# Problem to solve
Read through the data below and state how many of its lines contain the word "Klasse", adding nothing.

(Dataset entries)
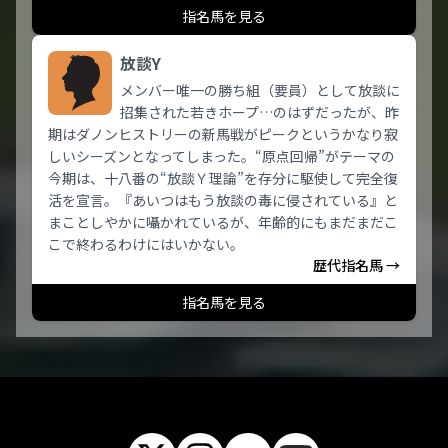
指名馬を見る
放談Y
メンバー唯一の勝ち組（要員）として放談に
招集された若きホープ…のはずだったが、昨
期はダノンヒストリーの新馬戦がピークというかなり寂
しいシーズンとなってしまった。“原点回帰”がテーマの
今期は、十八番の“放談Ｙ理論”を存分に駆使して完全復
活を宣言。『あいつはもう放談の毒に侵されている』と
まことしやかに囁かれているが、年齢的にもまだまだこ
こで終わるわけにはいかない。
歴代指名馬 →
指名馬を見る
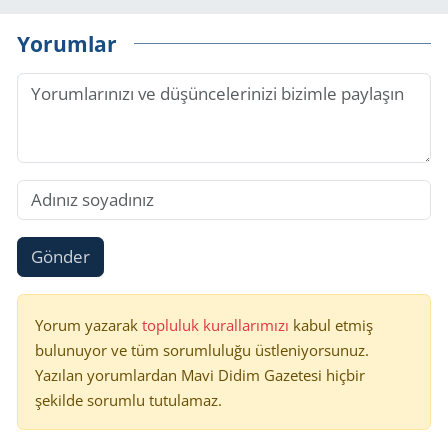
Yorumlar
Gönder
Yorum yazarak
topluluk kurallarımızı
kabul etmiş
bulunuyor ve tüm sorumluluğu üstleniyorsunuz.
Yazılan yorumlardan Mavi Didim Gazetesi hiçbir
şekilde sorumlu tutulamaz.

--

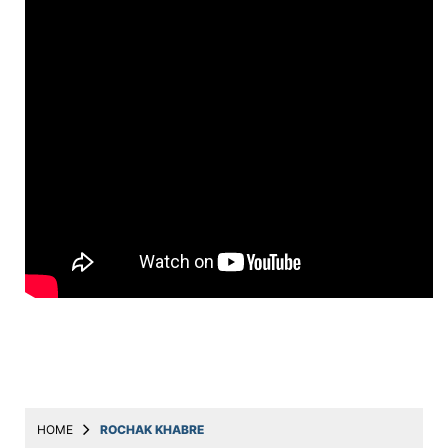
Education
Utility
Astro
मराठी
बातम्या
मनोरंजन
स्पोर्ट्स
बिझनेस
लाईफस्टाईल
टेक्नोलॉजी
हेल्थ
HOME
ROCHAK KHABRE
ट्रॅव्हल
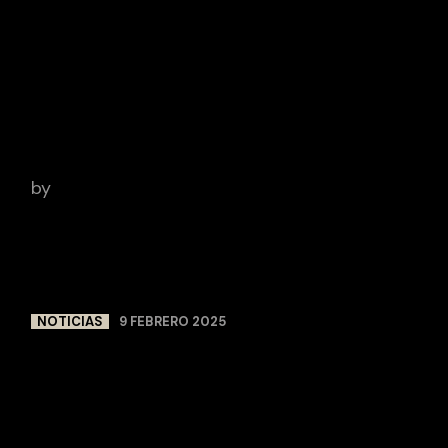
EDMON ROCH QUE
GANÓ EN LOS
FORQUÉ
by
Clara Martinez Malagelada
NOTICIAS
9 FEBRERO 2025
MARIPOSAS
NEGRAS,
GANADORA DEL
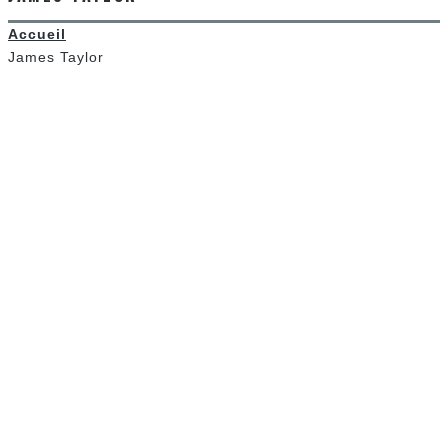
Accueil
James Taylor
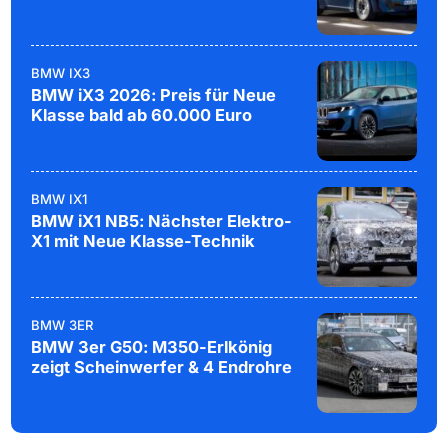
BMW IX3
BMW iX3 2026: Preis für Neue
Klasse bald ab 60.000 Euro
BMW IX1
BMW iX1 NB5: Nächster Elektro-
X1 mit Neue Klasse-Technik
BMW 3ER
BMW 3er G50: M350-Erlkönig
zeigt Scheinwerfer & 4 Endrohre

--

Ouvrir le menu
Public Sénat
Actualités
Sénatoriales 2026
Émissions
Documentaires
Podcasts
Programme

# Response to the task
2